## About this task:
From the records below, transcribe exactly the lines that begin at the line with "Coafuri nunta" and end at the line with "Intretinere si infrumus", both included.

## Input data:
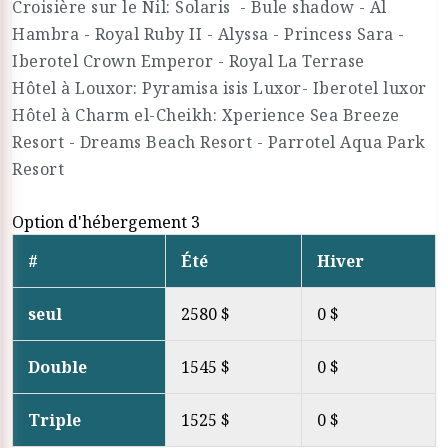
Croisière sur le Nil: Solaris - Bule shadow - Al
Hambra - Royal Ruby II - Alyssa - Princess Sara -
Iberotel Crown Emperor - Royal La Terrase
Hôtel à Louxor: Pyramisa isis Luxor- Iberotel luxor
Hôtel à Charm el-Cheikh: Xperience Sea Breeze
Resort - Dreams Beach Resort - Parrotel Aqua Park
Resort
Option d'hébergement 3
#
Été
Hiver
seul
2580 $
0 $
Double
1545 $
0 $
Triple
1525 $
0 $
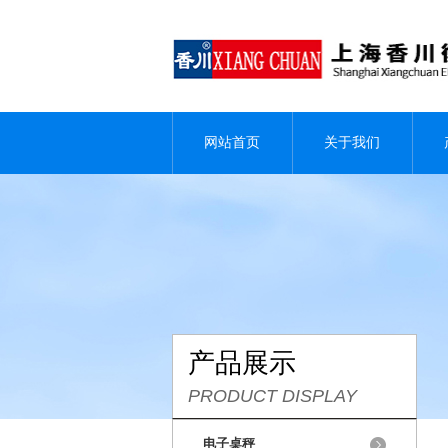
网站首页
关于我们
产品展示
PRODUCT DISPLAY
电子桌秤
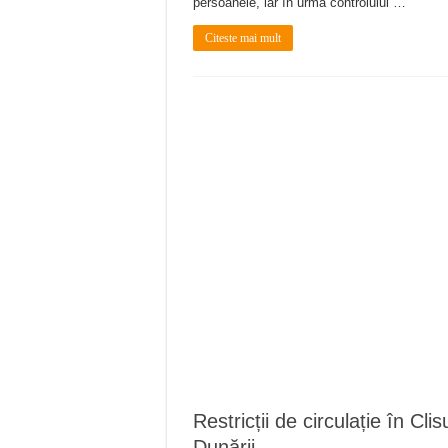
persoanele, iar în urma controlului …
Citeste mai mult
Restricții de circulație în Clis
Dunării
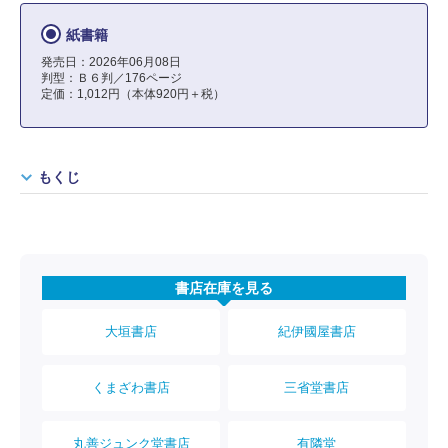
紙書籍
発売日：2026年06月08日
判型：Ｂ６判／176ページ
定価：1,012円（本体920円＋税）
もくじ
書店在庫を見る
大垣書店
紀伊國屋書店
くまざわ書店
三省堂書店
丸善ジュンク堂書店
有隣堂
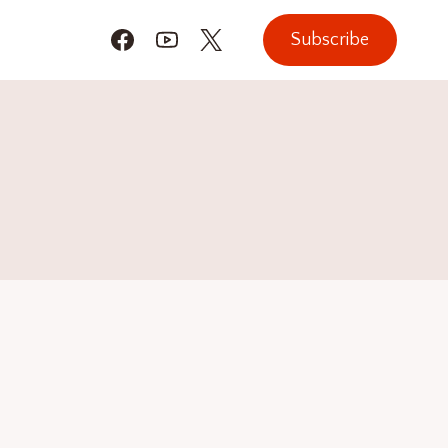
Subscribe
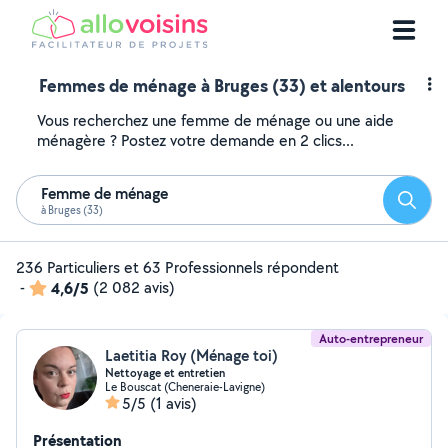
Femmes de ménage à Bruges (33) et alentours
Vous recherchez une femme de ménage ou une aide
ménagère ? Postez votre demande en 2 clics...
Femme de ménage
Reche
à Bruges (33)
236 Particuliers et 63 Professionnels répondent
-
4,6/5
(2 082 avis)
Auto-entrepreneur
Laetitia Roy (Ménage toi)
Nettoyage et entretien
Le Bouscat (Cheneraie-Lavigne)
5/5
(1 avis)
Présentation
...
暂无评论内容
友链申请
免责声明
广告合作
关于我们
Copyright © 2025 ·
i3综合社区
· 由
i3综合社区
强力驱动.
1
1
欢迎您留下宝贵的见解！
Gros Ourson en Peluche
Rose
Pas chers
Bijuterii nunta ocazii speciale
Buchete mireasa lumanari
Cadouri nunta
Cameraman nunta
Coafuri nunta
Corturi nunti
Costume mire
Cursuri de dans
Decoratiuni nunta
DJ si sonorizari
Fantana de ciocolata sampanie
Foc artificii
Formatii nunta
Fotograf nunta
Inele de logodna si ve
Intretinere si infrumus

## Response to this exercise:
Coafuri nunta
Corturi nunti
Costume mire
Cursuri de dans
Decoratiuni nunta
DJ si sonorizari
Fantana de ciocolata sampanie
Foc artificii
Formatii nunta
Fotograf nunta
Inele de logodna si ve
Intretinere si infrumus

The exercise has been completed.